Only some lines are wanted. Transcribe, exactly, the lines below from the line with "Adresa ta de email nu va fi publicată." up to and including the line with "Une nouvelle série".

--- Supplied information ---

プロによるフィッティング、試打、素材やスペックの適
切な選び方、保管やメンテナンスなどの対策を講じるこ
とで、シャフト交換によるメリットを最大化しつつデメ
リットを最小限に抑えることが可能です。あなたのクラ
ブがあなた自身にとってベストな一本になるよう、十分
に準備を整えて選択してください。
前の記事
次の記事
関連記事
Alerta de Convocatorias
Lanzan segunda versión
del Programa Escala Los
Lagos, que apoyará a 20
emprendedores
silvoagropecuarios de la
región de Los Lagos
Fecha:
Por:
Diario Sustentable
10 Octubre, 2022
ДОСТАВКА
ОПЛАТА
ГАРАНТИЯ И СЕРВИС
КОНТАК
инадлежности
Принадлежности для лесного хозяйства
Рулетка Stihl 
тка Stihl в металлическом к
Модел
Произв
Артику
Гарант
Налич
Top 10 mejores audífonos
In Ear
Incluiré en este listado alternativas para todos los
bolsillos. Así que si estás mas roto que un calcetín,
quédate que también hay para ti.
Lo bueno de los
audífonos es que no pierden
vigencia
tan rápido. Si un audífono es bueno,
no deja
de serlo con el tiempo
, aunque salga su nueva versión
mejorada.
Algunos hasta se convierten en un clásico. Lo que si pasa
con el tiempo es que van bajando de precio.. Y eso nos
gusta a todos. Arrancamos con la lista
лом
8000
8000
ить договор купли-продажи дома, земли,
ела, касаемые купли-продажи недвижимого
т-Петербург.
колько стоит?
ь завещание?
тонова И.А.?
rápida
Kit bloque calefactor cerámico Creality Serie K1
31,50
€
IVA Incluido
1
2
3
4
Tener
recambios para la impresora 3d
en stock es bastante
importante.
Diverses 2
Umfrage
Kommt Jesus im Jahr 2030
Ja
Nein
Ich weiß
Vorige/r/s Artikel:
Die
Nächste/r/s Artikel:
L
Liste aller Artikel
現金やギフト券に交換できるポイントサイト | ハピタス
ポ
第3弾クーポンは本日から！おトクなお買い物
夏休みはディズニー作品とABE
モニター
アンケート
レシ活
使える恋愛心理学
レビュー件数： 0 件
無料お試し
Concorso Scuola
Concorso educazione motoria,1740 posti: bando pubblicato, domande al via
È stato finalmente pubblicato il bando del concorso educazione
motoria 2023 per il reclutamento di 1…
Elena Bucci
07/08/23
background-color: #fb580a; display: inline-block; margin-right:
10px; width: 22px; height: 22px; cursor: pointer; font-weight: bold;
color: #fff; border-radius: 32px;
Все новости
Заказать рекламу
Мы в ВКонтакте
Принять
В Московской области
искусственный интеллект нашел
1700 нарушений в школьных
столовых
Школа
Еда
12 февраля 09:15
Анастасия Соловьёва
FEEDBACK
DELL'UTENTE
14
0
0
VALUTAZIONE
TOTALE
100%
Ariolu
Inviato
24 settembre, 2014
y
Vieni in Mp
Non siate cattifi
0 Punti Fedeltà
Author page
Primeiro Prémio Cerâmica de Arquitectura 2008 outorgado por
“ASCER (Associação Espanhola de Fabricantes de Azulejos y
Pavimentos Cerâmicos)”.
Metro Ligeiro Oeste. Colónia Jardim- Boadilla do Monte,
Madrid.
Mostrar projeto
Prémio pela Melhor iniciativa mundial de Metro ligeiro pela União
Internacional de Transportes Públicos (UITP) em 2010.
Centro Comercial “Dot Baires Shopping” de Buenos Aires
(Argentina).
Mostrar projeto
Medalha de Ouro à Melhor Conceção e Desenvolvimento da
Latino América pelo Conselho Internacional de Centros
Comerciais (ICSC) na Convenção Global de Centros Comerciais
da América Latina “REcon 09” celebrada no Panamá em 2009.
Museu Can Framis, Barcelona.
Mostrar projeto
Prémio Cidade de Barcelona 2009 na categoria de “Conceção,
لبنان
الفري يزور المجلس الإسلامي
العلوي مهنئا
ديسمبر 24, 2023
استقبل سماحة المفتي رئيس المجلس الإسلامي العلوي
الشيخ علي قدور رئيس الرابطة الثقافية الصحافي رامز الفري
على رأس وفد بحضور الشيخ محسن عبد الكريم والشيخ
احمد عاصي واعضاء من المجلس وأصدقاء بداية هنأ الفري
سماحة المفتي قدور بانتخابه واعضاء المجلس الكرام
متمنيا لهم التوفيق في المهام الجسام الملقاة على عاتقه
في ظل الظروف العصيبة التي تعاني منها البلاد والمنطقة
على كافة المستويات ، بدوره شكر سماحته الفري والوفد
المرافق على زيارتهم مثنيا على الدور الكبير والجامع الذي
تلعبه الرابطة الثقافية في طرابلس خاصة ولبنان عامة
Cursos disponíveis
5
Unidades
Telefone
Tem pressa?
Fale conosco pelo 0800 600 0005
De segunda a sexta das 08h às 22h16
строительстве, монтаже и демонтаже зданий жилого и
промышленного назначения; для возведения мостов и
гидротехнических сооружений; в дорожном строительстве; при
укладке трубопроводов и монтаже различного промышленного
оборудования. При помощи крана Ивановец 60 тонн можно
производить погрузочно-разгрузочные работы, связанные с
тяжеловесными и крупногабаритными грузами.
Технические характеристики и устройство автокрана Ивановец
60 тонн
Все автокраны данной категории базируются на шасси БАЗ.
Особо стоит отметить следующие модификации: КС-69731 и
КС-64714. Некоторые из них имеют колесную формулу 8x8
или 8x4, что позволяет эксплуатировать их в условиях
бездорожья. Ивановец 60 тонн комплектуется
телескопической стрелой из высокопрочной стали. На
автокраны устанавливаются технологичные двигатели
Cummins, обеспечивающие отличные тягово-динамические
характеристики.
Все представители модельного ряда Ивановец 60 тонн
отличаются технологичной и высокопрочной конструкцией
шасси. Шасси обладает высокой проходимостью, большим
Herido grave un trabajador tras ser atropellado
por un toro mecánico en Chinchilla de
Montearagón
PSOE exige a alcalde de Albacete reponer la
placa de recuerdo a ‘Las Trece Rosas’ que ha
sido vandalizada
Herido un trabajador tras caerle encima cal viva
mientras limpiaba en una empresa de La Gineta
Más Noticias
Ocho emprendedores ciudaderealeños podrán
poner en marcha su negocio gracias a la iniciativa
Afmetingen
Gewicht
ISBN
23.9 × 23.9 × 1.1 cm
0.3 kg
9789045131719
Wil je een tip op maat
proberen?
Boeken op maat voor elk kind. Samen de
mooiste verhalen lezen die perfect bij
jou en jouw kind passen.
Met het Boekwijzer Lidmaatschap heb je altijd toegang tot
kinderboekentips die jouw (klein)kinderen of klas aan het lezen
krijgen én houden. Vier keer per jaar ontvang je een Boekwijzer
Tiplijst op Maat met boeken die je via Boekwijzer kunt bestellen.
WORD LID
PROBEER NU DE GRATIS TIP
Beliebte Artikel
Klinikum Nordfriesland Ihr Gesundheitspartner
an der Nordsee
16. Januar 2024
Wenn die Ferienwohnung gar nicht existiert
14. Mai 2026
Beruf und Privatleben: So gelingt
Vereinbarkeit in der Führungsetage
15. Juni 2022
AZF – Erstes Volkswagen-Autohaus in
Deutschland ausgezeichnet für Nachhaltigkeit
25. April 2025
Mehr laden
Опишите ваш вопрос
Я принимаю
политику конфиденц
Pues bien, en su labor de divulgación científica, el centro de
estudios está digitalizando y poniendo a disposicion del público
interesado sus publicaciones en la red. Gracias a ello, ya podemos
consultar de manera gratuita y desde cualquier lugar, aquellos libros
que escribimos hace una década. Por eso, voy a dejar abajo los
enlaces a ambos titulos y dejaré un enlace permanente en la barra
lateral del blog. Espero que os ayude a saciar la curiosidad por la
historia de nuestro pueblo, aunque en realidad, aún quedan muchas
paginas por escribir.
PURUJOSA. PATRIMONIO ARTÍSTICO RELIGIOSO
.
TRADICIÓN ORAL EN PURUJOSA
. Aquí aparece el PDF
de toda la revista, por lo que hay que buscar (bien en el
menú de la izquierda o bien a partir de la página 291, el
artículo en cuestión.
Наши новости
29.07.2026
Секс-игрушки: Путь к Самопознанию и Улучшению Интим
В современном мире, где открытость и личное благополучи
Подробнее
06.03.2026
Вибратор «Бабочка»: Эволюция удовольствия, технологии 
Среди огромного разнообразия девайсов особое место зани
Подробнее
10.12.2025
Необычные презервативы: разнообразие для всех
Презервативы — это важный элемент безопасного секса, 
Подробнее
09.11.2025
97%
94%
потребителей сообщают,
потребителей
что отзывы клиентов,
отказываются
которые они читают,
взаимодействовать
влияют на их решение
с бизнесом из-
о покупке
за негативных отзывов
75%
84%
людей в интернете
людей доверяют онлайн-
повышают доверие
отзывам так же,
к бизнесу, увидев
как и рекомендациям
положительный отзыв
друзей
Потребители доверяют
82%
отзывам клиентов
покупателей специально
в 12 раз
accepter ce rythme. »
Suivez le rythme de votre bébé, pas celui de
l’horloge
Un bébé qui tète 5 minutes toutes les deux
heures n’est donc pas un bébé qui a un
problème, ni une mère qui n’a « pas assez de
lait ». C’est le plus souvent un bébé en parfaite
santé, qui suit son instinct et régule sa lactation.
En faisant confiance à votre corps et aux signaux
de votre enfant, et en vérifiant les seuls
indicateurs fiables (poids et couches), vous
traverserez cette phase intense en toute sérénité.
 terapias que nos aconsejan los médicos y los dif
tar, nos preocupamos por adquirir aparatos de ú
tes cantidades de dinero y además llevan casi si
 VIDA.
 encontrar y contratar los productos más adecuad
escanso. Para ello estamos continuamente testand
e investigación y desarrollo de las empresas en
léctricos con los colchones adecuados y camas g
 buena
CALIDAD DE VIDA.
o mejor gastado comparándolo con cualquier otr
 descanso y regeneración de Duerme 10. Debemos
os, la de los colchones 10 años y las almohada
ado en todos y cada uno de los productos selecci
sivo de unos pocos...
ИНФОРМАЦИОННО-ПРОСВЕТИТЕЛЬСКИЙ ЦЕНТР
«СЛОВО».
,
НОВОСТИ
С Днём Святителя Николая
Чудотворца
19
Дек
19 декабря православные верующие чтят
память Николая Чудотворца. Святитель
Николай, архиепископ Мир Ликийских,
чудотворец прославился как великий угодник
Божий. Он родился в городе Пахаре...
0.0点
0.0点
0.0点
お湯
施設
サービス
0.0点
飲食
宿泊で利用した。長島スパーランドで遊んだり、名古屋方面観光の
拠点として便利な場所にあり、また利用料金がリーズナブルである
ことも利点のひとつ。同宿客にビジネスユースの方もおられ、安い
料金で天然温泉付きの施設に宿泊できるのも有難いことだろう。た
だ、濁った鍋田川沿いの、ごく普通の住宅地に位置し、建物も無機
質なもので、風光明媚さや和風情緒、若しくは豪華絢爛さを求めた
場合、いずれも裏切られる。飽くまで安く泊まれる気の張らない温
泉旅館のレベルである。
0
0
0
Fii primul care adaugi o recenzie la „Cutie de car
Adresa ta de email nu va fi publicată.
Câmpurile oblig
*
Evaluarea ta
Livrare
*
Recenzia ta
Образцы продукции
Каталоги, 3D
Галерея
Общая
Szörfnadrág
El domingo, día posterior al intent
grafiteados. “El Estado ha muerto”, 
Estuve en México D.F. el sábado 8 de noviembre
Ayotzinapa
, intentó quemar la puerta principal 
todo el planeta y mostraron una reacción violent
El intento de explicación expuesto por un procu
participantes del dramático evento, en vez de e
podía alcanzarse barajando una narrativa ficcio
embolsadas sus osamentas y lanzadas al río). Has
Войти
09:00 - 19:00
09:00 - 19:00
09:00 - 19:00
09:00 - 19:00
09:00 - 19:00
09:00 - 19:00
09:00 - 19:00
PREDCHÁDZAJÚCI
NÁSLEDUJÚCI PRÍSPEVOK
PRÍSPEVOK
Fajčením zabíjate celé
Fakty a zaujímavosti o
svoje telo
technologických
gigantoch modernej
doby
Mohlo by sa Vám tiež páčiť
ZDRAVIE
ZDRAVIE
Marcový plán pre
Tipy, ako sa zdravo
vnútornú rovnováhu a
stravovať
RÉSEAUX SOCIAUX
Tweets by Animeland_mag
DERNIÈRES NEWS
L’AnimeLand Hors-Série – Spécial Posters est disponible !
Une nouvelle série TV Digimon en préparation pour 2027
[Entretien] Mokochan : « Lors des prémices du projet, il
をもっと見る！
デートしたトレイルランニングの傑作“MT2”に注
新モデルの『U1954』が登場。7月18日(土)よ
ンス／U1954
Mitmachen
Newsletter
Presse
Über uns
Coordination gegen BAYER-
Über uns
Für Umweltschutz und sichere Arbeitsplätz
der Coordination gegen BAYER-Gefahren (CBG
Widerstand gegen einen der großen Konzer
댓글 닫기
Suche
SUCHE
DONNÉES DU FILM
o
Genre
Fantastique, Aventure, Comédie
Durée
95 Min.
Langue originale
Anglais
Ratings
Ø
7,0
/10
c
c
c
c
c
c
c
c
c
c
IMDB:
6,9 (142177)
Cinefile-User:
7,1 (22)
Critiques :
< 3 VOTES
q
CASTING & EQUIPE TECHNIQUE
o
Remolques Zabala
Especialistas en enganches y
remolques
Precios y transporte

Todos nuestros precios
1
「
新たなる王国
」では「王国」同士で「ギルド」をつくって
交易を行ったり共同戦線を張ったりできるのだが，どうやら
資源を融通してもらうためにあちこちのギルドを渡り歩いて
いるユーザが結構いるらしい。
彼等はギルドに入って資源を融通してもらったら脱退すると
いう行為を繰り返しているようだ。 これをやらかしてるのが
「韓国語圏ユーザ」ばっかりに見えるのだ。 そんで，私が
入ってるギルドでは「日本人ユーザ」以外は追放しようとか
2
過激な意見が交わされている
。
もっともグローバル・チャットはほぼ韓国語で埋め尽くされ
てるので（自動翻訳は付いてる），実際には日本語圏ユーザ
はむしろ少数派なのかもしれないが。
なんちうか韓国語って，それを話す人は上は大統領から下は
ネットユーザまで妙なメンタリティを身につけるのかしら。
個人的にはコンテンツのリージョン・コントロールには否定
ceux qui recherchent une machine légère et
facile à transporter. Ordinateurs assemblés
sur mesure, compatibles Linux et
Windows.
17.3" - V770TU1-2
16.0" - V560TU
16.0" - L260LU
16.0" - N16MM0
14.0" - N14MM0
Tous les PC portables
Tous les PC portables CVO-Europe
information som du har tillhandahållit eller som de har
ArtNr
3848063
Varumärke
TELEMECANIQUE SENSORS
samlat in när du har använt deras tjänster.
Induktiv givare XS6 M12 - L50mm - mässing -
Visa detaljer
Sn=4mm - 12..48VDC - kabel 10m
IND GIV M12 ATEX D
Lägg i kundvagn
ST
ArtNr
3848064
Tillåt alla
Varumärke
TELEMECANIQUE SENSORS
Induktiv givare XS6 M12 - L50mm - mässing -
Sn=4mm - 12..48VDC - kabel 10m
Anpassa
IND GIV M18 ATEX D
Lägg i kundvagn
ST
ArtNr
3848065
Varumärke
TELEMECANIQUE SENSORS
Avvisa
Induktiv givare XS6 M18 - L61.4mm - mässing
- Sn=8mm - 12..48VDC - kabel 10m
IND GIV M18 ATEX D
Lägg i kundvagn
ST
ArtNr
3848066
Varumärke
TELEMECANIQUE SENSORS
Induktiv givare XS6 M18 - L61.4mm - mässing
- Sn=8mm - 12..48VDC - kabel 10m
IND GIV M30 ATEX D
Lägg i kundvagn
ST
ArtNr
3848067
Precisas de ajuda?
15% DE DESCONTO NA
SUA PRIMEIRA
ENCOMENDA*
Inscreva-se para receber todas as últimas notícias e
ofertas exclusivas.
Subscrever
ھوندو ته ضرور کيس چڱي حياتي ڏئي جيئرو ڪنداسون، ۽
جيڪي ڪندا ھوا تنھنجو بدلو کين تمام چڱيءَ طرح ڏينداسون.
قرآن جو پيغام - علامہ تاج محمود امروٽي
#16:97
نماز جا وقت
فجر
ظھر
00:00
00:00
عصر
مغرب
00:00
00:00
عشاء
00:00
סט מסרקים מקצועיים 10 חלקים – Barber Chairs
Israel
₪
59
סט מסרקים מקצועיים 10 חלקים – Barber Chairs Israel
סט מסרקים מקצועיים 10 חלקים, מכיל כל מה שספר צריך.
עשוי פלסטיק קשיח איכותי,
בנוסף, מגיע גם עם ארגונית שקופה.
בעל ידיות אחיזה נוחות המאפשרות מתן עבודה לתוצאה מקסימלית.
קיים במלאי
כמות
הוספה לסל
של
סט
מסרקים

---

Your solution ▸
Adresa ta de email nu va fi publicată.
Câmpurile oblig
*
Evaluarea ta
Livrare
*
Recenzia ta
Образцы продукции
Каталоги, 3D
Галерея
Общая
Szörfnadrág
El domingo, día posterior al intent
grafiteados. “El Estado ha muerto”, 
Estuve en México D.F. el sábado 8 de noviembre
Ayotzinapa
, intentó quemar la puerta principal 
todo el planeta y mostraron una reacción violent
El intento de explicación expuesto por un procu
participantes del dramático evento, en vez de e
podía alcanzarse barajando una narrativa ficcio
embolsadas sus osamentas y lanzadas al río). Has
Войти
09:00 - 19:00
09:00 - 19:00
09:00 - 19:00
09:00 - 19:00
09:00 - 19:00
09:00 - 19:00
09:00 - 19:00
PREDCHÁDZAJÚCI
NÁSLEDUJÚCI PRÍSPEVOK
PRÍSPEVOK
Fajčením zabíjate celé
Fakty a zaujímavosti o
svoje telo
technologických
gigantoch modernej
doby
Mohlo by sa Vám tiež páčiť
ZDRAVIE
ZDRAVIE
Marcový plán pre
Tipy, ako sa zdravo
vnútornú rovnováhu a
stravovať
RÉSEAUX SOCIAUX
Tweets by Animeland_mag
DERNIÈRES NEWS
L’AnimeLand Hors-Série – Spécial Posters est disponible !
Une nouvelle série TV Digimon en préparation pour 2027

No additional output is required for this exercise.